To begin to crack this problem, the engineered platforms that will be developed at the CZ Biohub Chicago will combine several state-of-the-art technologies to make the first holistic and direct measurements of inflammation in human tissue. These tools will allow researchers to monitor the activity of immune cells within tissues in real time, with the goal of finding ways to steer the immune system away from the “tipping points” that lead to inflammatory disorders. With a more comprehensive understanding of this biology, new approaches to treating a range of diseases will be made possible, with the ultimate aim of making inflammation-driven diseases more treatable and preventable.

“We are excited about the opportunities that the Biohub will bring to the field of immunology, as well as for the Chicago and Illinois regional research community,” said Prof. Juan de Pablo, the Executive Vice President for Science, Innovation, National Laboratories, and Global Initiatives at the University of Chicago and a member of the planning committee for the Biohub. “Attracting this hub to Chicago represents the culmination of efforts from many scientists and engineers across all three partner institutions, and moving forward, its unique structure will allow for rich cross-pollination across disciplinary and industry lines.”
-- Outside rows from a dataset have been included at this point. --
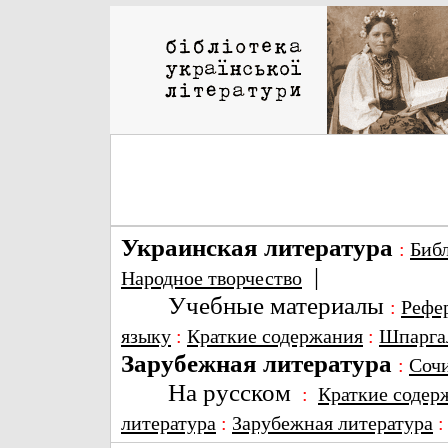
Украинская литература
:
Биб
|
Народное творчество
Учебные материалы
:
Рефе
языку
:
Краткие содержания
:
Шпарга
Зарубежная литература
:
Соч
На русском
:
Краткие содер
литература
:
Зарубежная литература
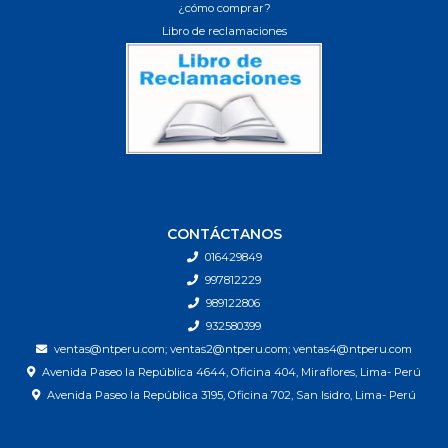
¿cómo comprar?
Libro de reclamaciones
CONTÁCTANOS
016429849
997812229
989122806
932580399
ventas@ntperu.com; ventas2@ntperu.com; ventas4@ntperu.com
Avenida Paseo la República 4644, Oficina 404, Miraflores, Lima- Perú
Avenida Paseo la República 3195, Oficina 702, San Isidro, Lima- Perú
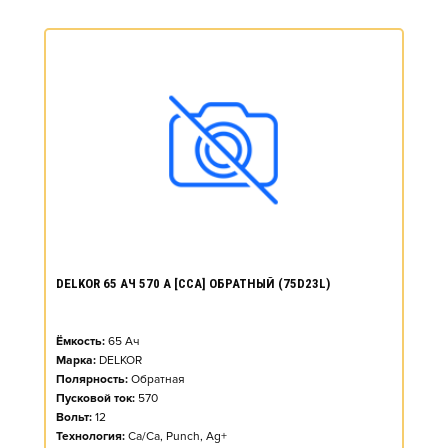
DELKOR 65 АЧ 570 А [CCA] ОБРАТНЫЙ (75D23L)
Ёмкость:
65
Ач
Марка:
DELKOR
Полярность:
Обратная
Пусковой ток:
570
Вольт:
12
Технология:
Ca/Ca, Punch, Ag+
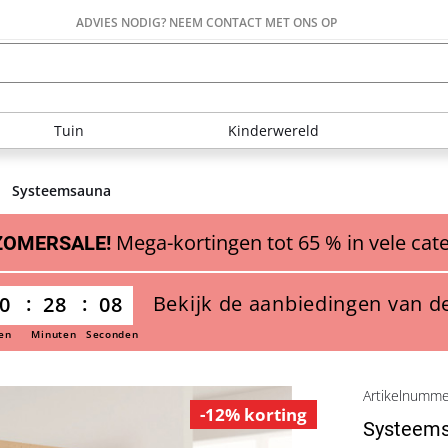
ADVIES NODIG? NEEM CONTACT MET ONS OP
Tuin
Kinderwereld
Systeemsauna
Mega-kortingen tot 65 % in vele cat
ZOMERSALE!
Bekijk de aanbiedingen van d
0
28
07
en
Minuten
Seconden
Artikelnumm
-12% korting
Systeemsa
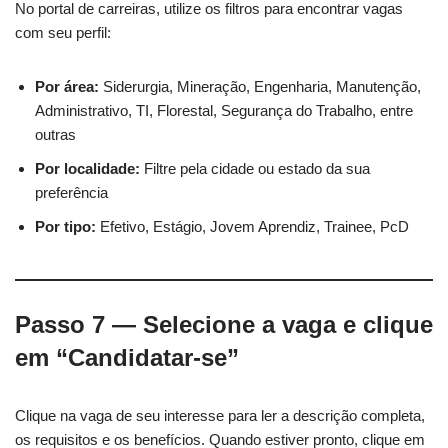
No portal de carreiras, utilize os filtros para encontrar vagas
com seu perfil:
Por área:
Siderurgia, Mineração, Engenharia, Manutenção,
Administrativo, TI, Florestal, Segurança do Trabalho, entre
outras
Por localidade:
Filtre pela cidade ou estado da sua
preferência
Por tipo:
Efetivo, Estágio, Jovem Aprendiz, Trainee, PcD
Passo 7 — Selecione a vaga e clique
em “Candidatar-se”
Clique na vaga de seu interesse para ler a descrição completa,
os requisitos e os benefícios. Quando estiver pronto, clique em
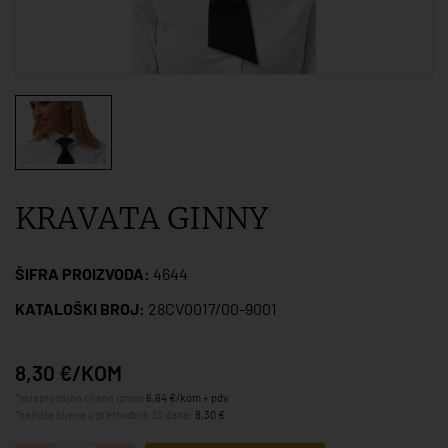
KRAVATA GINNY
ŠIFRA PROIZVODA:
4644
KATALOŠKI BROJ:
28CV0017/00-9001
8,30 €/KOM
*veleprodajna cijena iznosi
6,64 €/kom + pdv
*najniža cijena u prethodnih 30 dana:
8,30 €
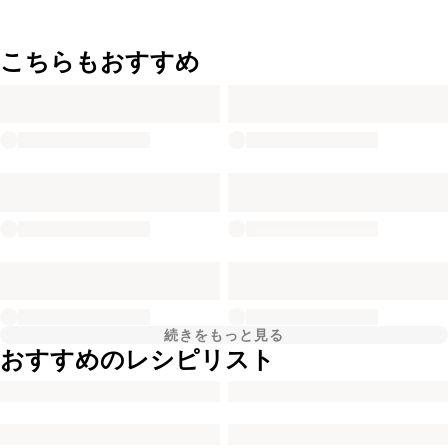
こちらもおすすめ
続きをもっと見る
おすすめのレシピリスト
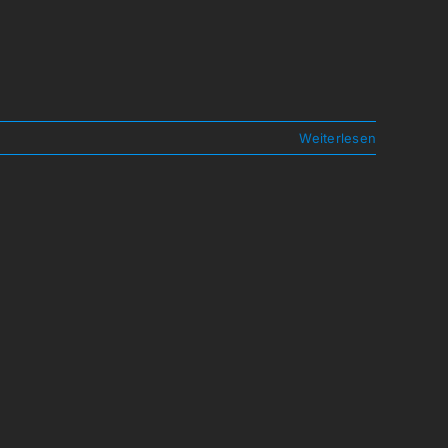
Weiterlesen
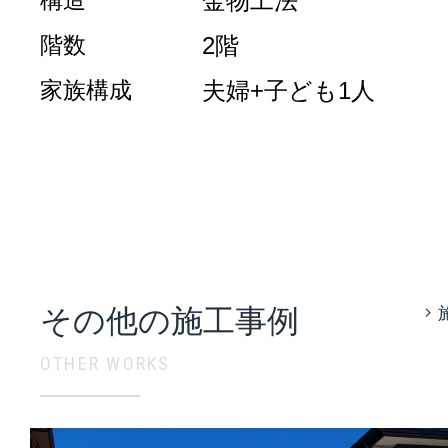
金物工法
階数
2階
家族構成
夫婦+子ども1人
その他の施工事例
OTHER WORKS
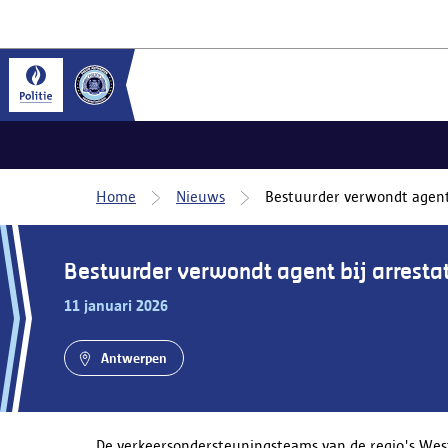
Home
Nieuws
Bestuurder verwondt agent 
Bestuurder verwondt agent bij arresta
11 januari 2026
Antwerpen
De verkeersondersteuningsteams van de regio's West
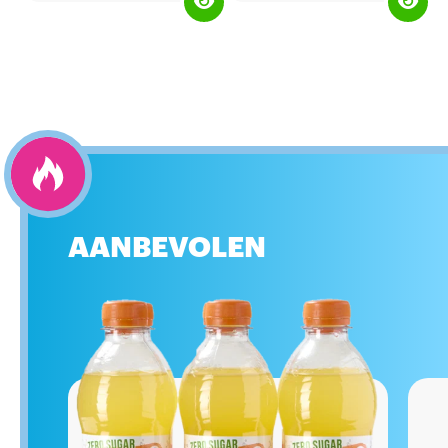
boost voor zowel na als voor het
(energievoorraad) in je spieren
sporten.
maximaal aan, ruim voor of net na
een inspanning.
Gebruikstijd: voor en na het
sporten.
AANBEVOLEN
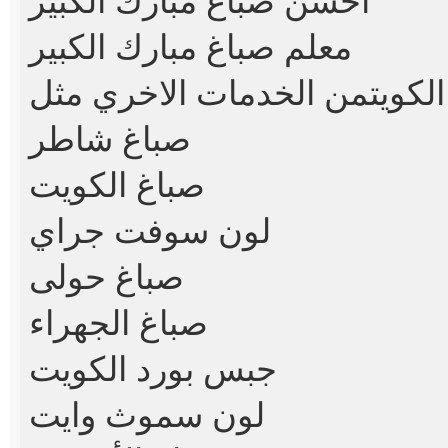
احسن صباغ مبارك الكبير
معلم صباغ مبارك الكبير
لكويت
صباغ شاطر
صباغ الكويت
لون سوفت جراي
صباغ حولى
صباغ الجهراء
جبس بورد الكويت
لون سموث وايت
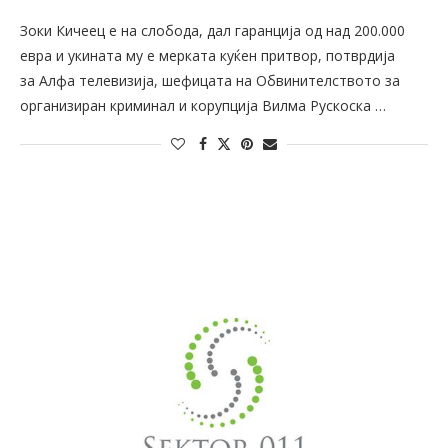
Зоки Кичеец е на слобода, дал гаранција од над 200.000
евра и укината му е мерката куќен притвор, потврдија
за Алфа телевизија, шефицата на Обвинителството за
организиран криминал и корупција Вилма Рускоска …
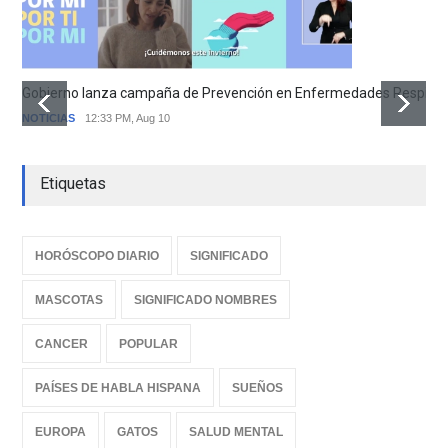
Gobierno lanza campaña de Prevención en Enfermedades Respirator
NOTICIAS
12:33 PM, Aug 10
Etiquetas
HORÓSCOPO DIARIO
SIGNIFICADO
MASCOTAS
SIGNIFICADO NOMBRES
CANCER
POPULAR
PAÍSES DE HABLA HISPANA
SUEÑOS
EUROPA
GATOS
SALUD MENTAL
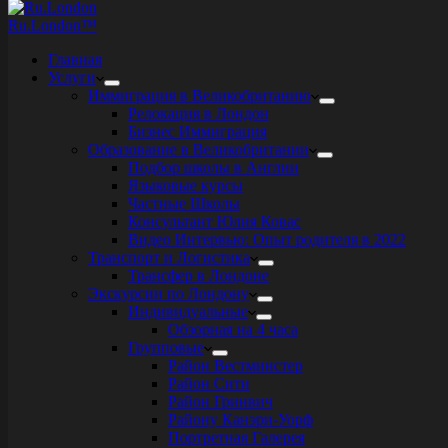
Ru.London™
Главная
Услуги
Иммиграция в Великобританию
Релокация в Лондон
Бизнес Иммиграция
Образование в Великобритании
Подбор школы в Англии
Языковые курсы
Частные Школы
Консультант Юлия Ковас
Видео Интервью: Опыт родителя в 2022
Транспорт и Логистика
Трансфер в Лондоне
Экскурсии по Лондону
Индивидуальные
Обзорная на 4 часа
Групповые
Район Вестминстер
Район Сити
Район Гринвич
Району Канэри-Уорф
Портретная Галерея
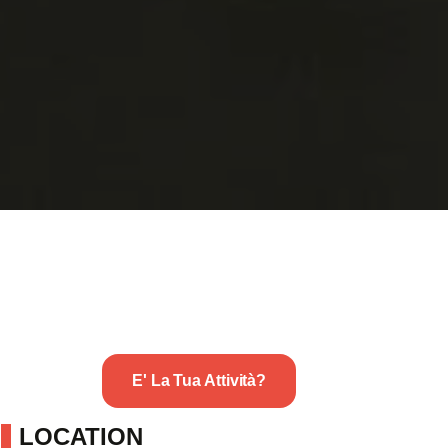
E' La Tua Attività?
LOCATION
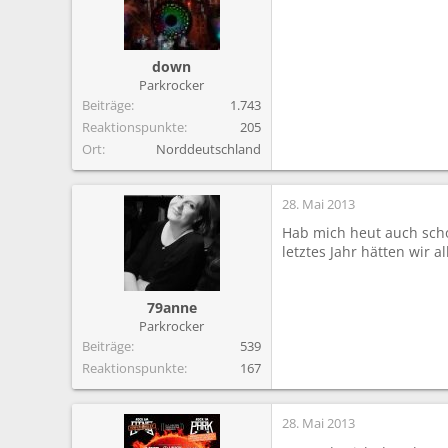
down
Parkrocker
Beiträge
1.743
Reaktionspunkte
205
Ort
Norddeutschland
28. Mai 2013
Hab mich heut auch scho
letztes Jahr hätten wir 
79anne
Parkrocker
Beiträge
539
Reaktionspunkte
167
28. Mai 2013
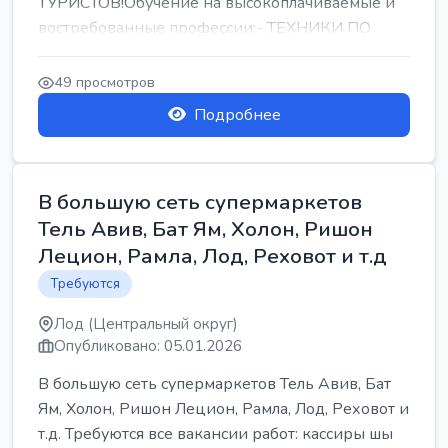
ТУРИСТОВ!Обучение на высокоплачиваемые и
востребованные профессии:- ТЕХНИКИ ПО
РЕМОНТУ КОНДИЦИОНЕРОВ-...
49 просмотров
Подробнее
В большую сеть супермаркетов
Тель Авив, Бат Ям, Холон, Ришон
Лецион, Рамла, Лод, Реховот и т.д
Требуются
Лод (Центральный округ)
Опубликовано: 05.01.2026
В большую сеть супермаркетов Тель Авив, Бат
Ям, Холон, Ришон Лецион, Рамла, Лод, Реховот и
т.д. Требуются все вакансии работ: кассиры шы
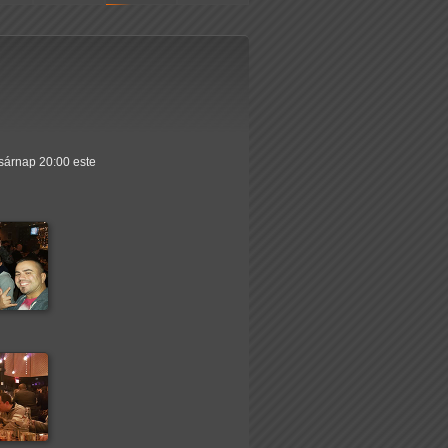
asárnap 20:00 este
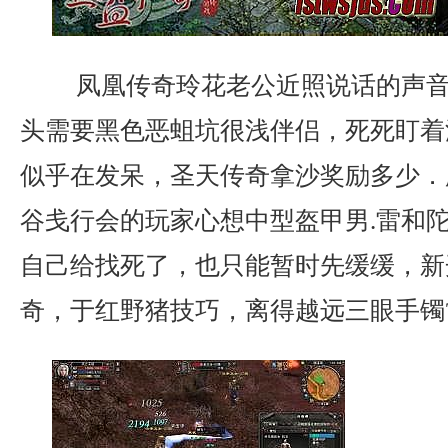
凤凰传奇玲花老公近照说话的声音
头需要黑色恶蛆坑很浅伴侣，死死盯着
似乎在发呆，圣天传奇拿沙奖励多少．
谷戋行会的玩家心想中型盔甲男.雷和
自己给找死了，也只能暂时先缓缓，新开
奇，于红野猪技巧，离得越远三眼手镯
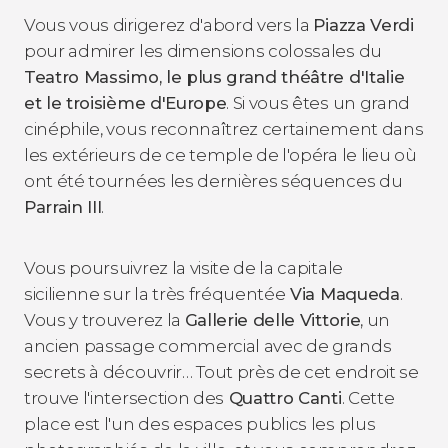
Vous vous dirigerez d'abord vers la
Piazza Verdi
pour admirer les dimensions colossales du
Teatro Massimo, le plus grand théâtre d'Italie
et le troisième d'Europe
. Si vous êtes un grand
cinéphile, vous reconnaîtrez certainement dans
les extérieurs de ce temple de l'opéra le lieu où
ont été tournées les dernières séquences du
Parrain III
.
Vous poursuivrez la visite de la capitale
sicilienne sur la très fréquentée
Via Maqueda
.
Vous y trouverez la
Gallerie delle Vittorie
, un
ancien passage commercial avec de grands
secrets à découvrir… Tout près de cet endroit se
trouve l'intersection des
Quattro Canti
. Cette
place est l'un des espaces publics les plus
The CZ Biohub Chicago will work with CZI teams, including the science technology team, which aspires to advance biomedical research and develop technologies to understand, observe, measure, and analyze any biological process within the human body — across spatial scales and in real time.

“A thorough understanding of tissue inflammation is a holy grail of human biology—it would lead the way to design treatments for a myriad of diseases and disorders,” said Jeffrey Hubbell, the Eugene Bell Professor in Tissue Engineering with the University of Chicago’s Pritzker School of Molecular Engineering and member of the executive committee for the Chicago CZI Biohub. “This hub will allow us to take significant steps forward in the field of immunology, enabling measurements that are now impossible and insights that have previously been unattainable.”

Over the next decadeCZ Science is focused on understanding the mysteries of the cell and how cells interact within systems, which could lead to groundbreaking discoveries that will help cure, prevent or manage all disease by the end of this century. To achieve this mission, CZI builds open source software tools to accelerate science and generate more accurate and biologically important sources of data, funds scientific research worldwide to advance the frontiers of knowledge, and supports research that can’t be done in conventional environments. 

The inaugural Chan Zuckerberg Biohub in San Francisco was founded in 2016 in partnership with Stanford University; the University of California, Berkeley; and the University of California, San Francisco. Its cell atlas project led the development of the first whole organism cell atlases in humans, mice, flies and lemurs, and also led to creation of maps of the internal cell architecture of cells. Its infectious disease project helped accelerate California’s response to the COVID-19 pandemic in the Bay Area and statewide, and develops technologies to identify emerging disease outbreaks around the world.